On assiste à une véritable métamorphose du personnage de Sarah Connor, interprétée pour la seconde fois par une Linda Hamilton investie physiquement et émotionnellement comme jamais, sûrement dans son rôle le plus marquant à ce jour. Cameron en profite pour livrer une fois de plus un nouveau portrait de femme dont il avait fait l’ébauche dans le premier film, une femme forte et indépendante, mais qui a quand même ses fêlures et qui, derrière son engagement à la limite de la foi aveugle pour le futur de la race humaine, reste avant tout une mère, culpabilisant d’avoir jeté ces immenses responsabilités sur les épaules de son enfant. Enfant d’ailleurs incarné superbement par Edward Furlong, abîmé par la vie et la perspective de cet avenir placé sous le signe de la désolation et de la mort. Croulant sous cette immense responsabilité que lui aura imposé par nécessité sa mère et le futur, le personnage joué par Furlong dessine avec brio les contours d’un adolescent en manque de figure paternelle qui aura sacrifié son enfance pour épouser un destin trop grand pour un seul homme.
Mais dans la déconstruction du mythe Terminator de 1984, il y a un aspect que l’on ne peut passer sous silence : la métamorphose d’Arnold Schwarzennegger, l’antagoniste iconique du premier film et Boogeyman des temps modernes, en protecteur acharné d’un enfant et possible sauveur d’une humanité toujours prête à s’autodétruire.

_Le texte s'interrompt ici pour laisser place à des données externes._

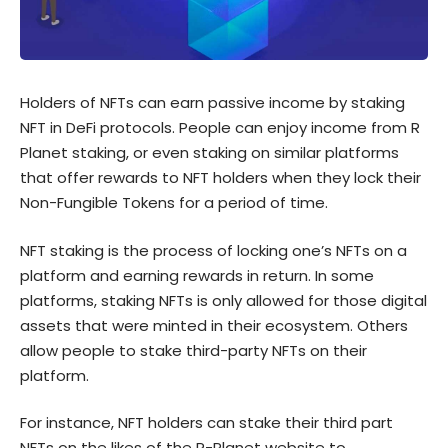
Holders of NFTs can earn passive income by staking
NFT in DeFi protocols. People can enjoy income from R
Planet staking, or even staking on similar platforms
that offer rewards to NFT holders when they lock their
Non-Fungible Tokens for a period of time.
NFT staking is the process of locking one’s NFTs on a
platform and earning rewards in return. In some
platforms, staking NFTs is only allowed for those digital
assets that were minted in their ecosystem. Others
allow people to stake third-party NFTs on their
platform.
For instance, NFT holders can stake their third part
NFTs on the likes of the R-Planet website to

Iconisé comme jamais il n’aura été iconisé dans toute sa carrière (aussi bien avant qu’après Terminator 2, et ce même dans les suites de la saga), Schwarzy, pour qui le pic physique et athlétique est derrière lui (mais qui n’a tout de même pas à rougir oh que non), trouve ici son rôle le plus marquant, et sa mutation de figure menaçante et meurtrière venue du futur en ultime rempart entre le T-1000 et sa cible (et par extension entre l’humanité et son destin) d’aura pas entaché malgré les premières réticences de l'acteur le caractère mythique du personnage, bien au contraire.

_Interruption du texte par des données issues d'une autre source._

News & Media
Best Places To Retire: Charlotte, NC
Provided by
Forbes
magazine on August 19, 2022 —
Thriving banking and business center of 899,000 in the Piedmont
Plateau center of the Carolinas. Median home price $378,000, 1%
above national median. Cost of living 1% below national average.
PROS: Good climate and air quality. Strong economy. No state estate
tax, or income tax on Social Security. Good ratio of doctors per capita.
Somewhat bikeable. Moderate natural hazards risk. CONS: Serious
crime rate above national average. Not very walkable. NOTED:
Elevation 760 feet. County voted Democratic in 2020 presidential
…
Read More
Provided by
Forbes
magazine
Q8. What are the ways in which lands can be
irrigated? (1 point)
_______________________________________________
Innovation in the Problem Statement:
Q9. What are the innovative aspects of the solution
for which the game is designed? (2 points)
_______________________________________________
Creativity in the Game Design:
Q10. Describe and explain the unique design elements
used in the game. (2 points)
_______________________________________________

Tout le talent de Cameron ici a été d’amener le spectateur à ressentir de l’empathie pour ce même méchant emblématique du premier opus qui avait pour mission de tuer ceux qu’il a aujourd’hui pour tâche de protéger au péril de son existence. Machine létale recouverte de chair et de sang mais en même temps substitut paternel pour John Connor, Schwarzy expose une nouvelle vision du Terminator, ici en plein apprentissage d’une humanité qui semble perdue à l’échelle du monde. Il traverse le film, telle une machine qui assimile à la manière d’un enfant l’importance de la vie humaine, face à une réelle humanité désenchantée, dirigée par des puissants obsédés par la quête du progrès et la course à l’armement, et dont le mot d’ordre, avant le vivre-ensemble, semble être la guerre et la domination de son prochain.
Face à ce cyborg se tournant du côté du bien, c’est Robert Patrick qui aura la lourde tâche de se présenter en grand méchant de Terminator 2 et qui livrera ici sa performance la plus connue, celle du T-1000, un être au regard glacial, aussi létal qu’inventif derrière sa plastique plus humaine que celle du Chêne Autrichien, et qui éclipsera malheureusement sa carrière toute entière.

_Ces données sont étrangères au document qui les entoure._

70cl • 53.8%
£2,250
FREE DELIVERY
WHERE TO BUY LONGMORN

Cameron montre une fois de plus qu’il est non seulement un habile architecte dans l’art de nous offrir la claque visuelle habituelle à chacune de ses productions, mais également un maître dans celui de faire vibrer son public et lui procurer des émotions intenses. Outre son sens du suspense et la facilité déconcertante du cinéaste à créer des moments de tension mémorables qui faisaient déjà partie de la patte du premier Terminator, avec cette tendance à rendre l’antagoniste encore plus increvable qu’il ne l’est et cette volonté de toujours atteindre le point de non-retour dans la progression d’une séquence d’action, la fin de T-2 sera de celle qui laisse une empreinte indélébile sur la rétine du spectateur. Percutante et à la limite du tragique, sous un thème musical au caractère sombre et inéluctable, cette conclusion possède pourtant sa frêle lueur d’espoir, Cameron restant, derrière l’univers sombre qu’il a imaginé, un éternel optimiste croyant dur comme fer à la sincérité de son message et restant persuadé de la possible résilience d'une humanité égarée.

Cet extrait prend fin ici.